Original post

If you are desperate for 6% smaller Go binaries, this blog post is for you. (I did this experiment to help out Tailscale. Disclosure: I’m an investor.) If binary size doesn’t worry you, well, maybe you’ll find it entertaining.

In order to get example numbers for this post, I grabbed a random item from my GOPATH. All the hard numbers in this blog post are for github.com/mvdan/sh/cmd/shfmt. From a bit of experimenting, they seem fairly representative.

I am using commit 9d812cfa5c of the Go toolchain as my base commit. This is the master branch as of April 29, 2020; it will probably be similar to the Go 1.15beta1 release. I’m using it rather than Go 1.14 because it contains several binary size reductions, including one in particular that you’ll definitely want if you’re concerned about binary sizes.


There are lots of ways to shrink a binary. Removing extraneous dependencies is probably the best way. Avoiding global maps through judicious use of sync.Once can help. Keeping separable code separate by indirection can help. You can suppress equality algorithm generation (ick…until you really need it). You can usually save double-digit percentages by stripping debugging information: pass -ldflags=-w to go build.

Let’s assume you’ve done all that.
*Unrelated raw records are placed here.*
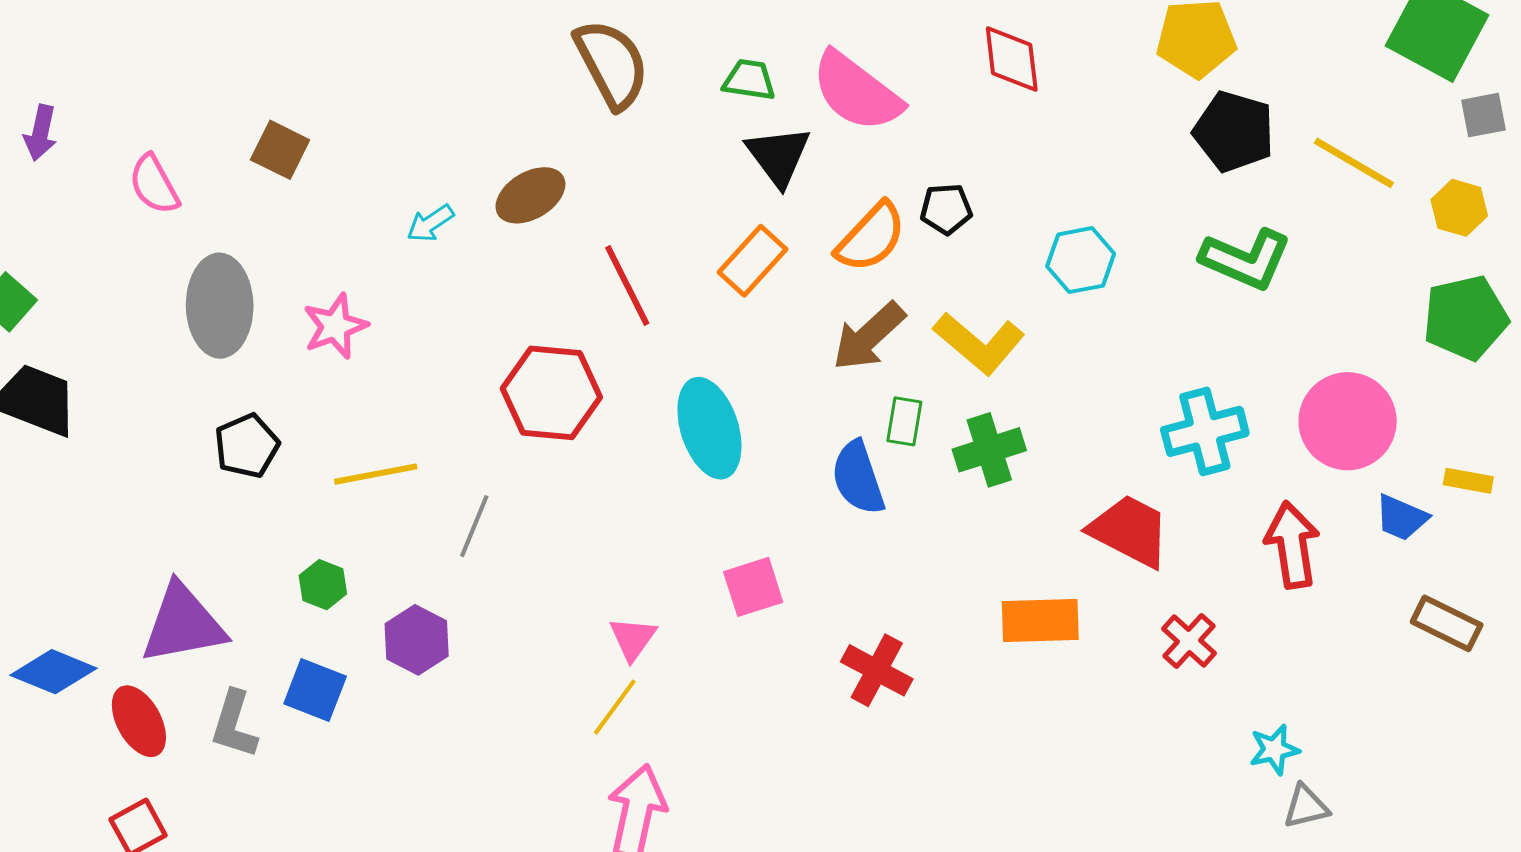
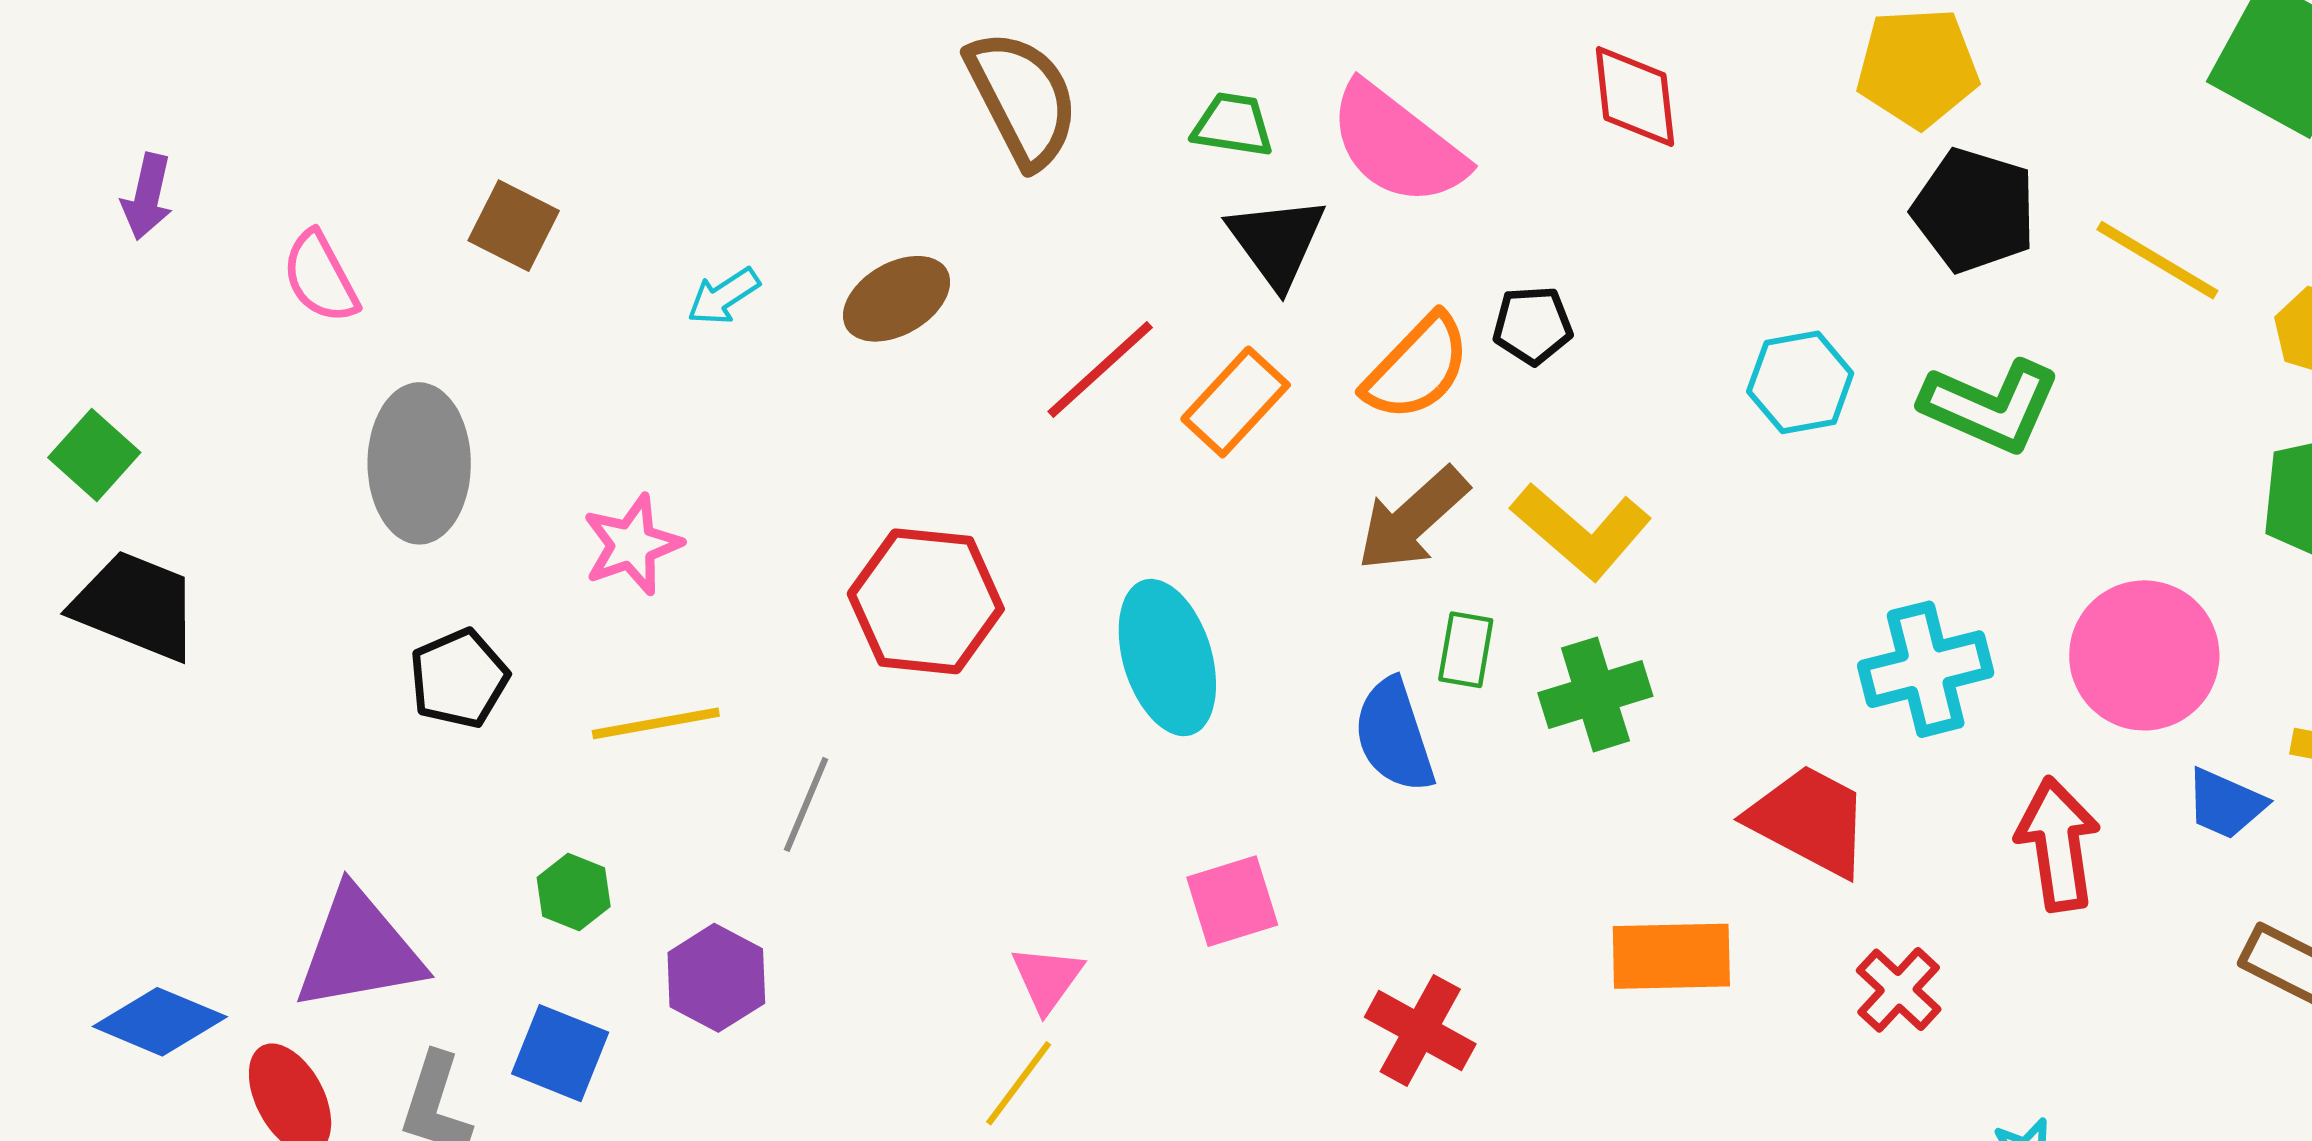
cyan arrow: (430, 223) -> (723, 296), moved
cyan hexagon: (1081, 260) -> (1800, 382), moved
red line: (627, 286) -> (1100, 370), moved, turned 74
pink star: (335, 326) -> (632, 545), moved

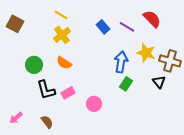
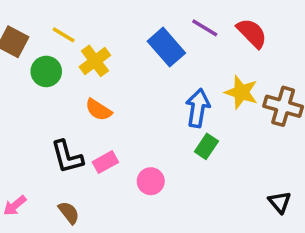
yellow line: (61, 15) -> (64, 35), moved
blue rectangle: (103, 27) -> (166, 47), size x1.5
purple line: (127, 27) -> (205, 28), moved
green circle: (34, 65) -> (46, 71), moved
black triangle: (159, 82) -> (280, 202), moved

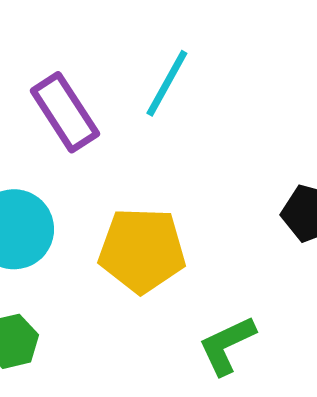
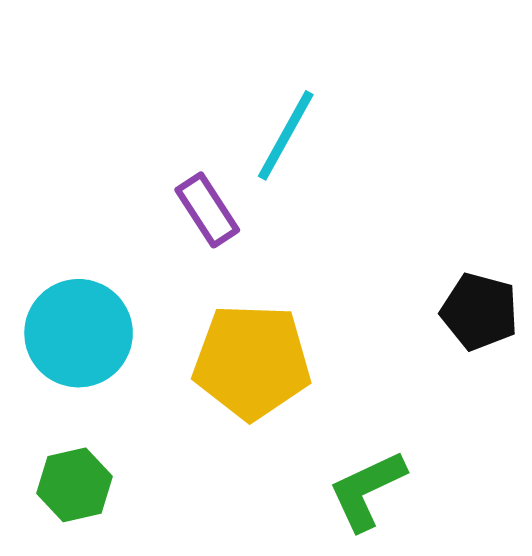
purple rectangle: (65, 112) -> (207, 210), moved, size x0.7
And you still need to shrink more. And that need is so pressing you’re willing to make some sacrifices for it.

Go binaries contain a lot more than just executable code. There are type descriptors that describe the types in a Go program. There are garbage collection data structures. There’s debugger information. And there are mappings from PCs to position information. (And there’s lots more, too.)

We’re going to get rid of the position information.


We can’t just strip out the position information entirely from the binary. That would break lots of stuff.

But we can make all the line numbers the same. That shouldn’t break anything. After all, no one (except gofmt) said we had to put our code on multiple lines.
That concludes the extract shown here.